Input data:
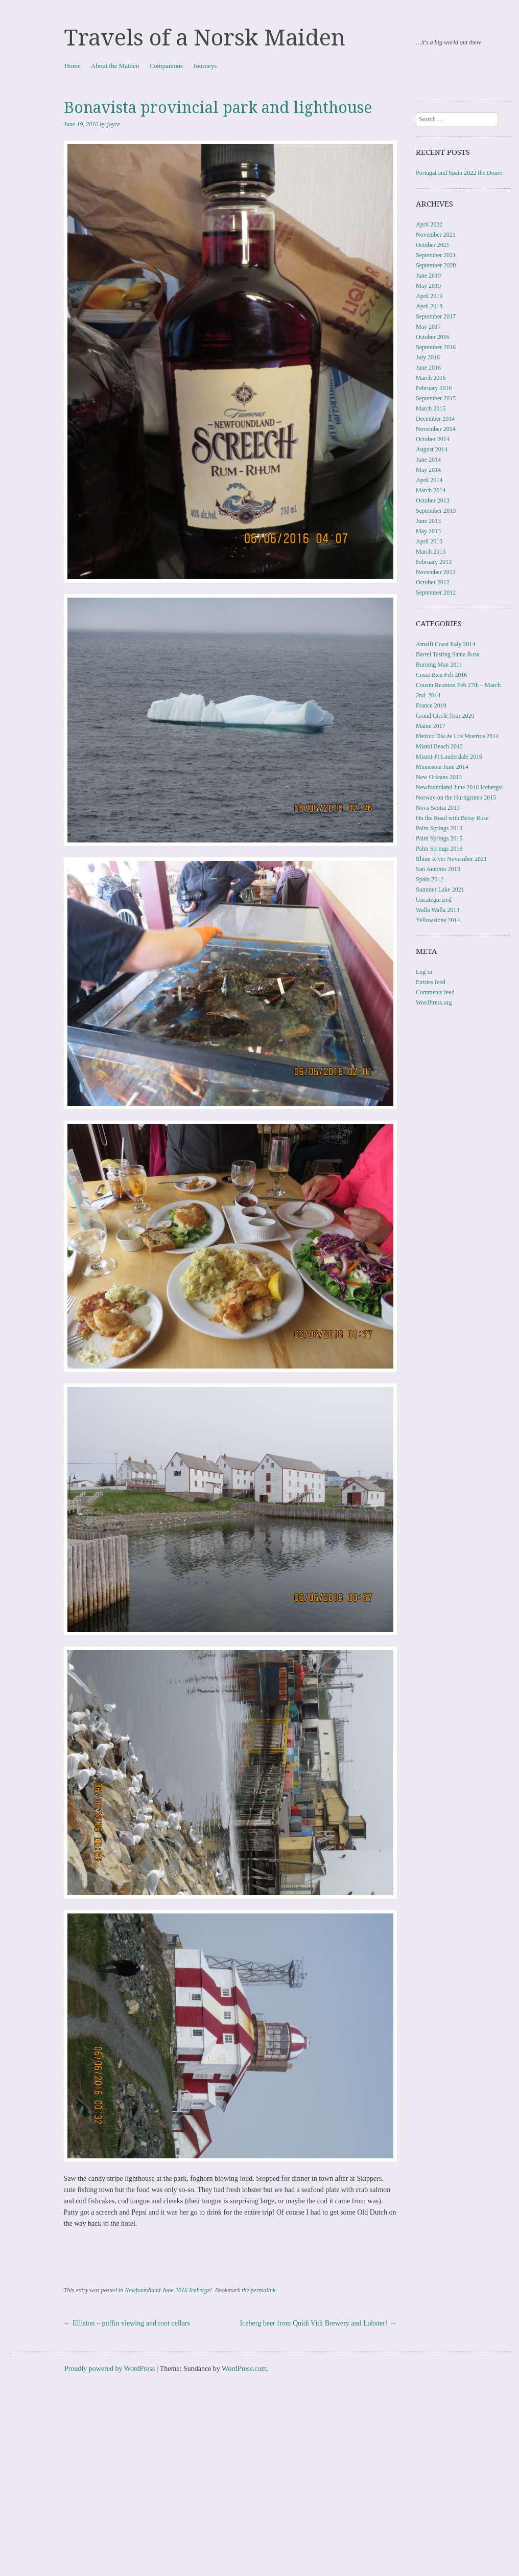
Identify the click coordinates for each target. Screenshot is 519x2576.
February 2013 (434, 561)
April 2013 (429, 541)
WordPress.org (434, 1002)
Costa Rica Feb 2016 (441, 674)
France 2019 (431, 705)
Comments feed (435, 992)
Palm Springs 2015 (439, 838)
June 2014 (428, 459)
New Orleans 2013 (439, 777)
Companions (166, 66)
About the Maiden (115, 66)
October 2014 (433, 439)
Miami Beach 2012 (439, 746)
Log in (424, 971)
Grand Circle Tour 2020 (445, 715)
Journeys (205, 66)
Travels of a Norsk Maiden (204, 38)
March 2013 (430, 551)
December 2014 (435, 418)
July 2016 (428, 357)
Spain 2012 (429, 879)
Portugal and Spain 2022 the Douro (459, 172)
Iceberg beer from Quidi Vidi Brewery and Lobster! (318, 2323)
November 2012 (436, 572)
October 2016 (433, 336)
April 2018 (429, 306)
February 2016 (434, 388)
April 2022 (429, 224)
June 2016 (428, 367)
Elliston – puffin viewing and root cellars (127, 2323)
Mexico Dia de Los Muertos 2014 (457, 736)
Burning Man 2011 (439, 664)
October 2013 (433, 500)
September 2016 (436, 347)
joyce (113, 124)
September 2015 (436, 398)
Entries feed (430, 982)
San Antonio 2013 (438, 869)
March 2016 (430, 377)
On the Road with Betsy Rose (452, 818)
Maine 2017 (430, 726)
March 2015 (430, 408)
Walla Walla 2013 (437, 910)
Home (72, 66)
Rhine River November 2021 (451, 858)
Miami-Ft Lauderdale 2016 (449, 756)
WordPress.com (244, 2369)
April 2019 (429, 296)
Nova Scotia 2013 (438, 807)
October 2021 (433, 244)
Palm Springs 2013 (439, 828)
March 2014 (430, 490)
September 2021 (436, 255)
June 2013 (428, 521)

How to complete this task:
Copy out precisely the lines from the line with "March 2013 (430, 551)" to the line with "April 2022 (429, 224)" in the material above, including those two lines and omitting all the rest.

Reply to the task:
March 2013 (430, 551)
December 2014 (435, 418)
July 2016 (428, 357)
Spain 2012 (429, 879)
Portugal and Spain 2022 the Douro (459, 172)
Iceberg beer from Quidi Vidi Brewery and Lobster! (318, 2323)
November 2012 (436, 572)
October 2016 (433, 336)
April 2018 (429, 306)
February 2016 (434, 388)
April 2022 (429, 224)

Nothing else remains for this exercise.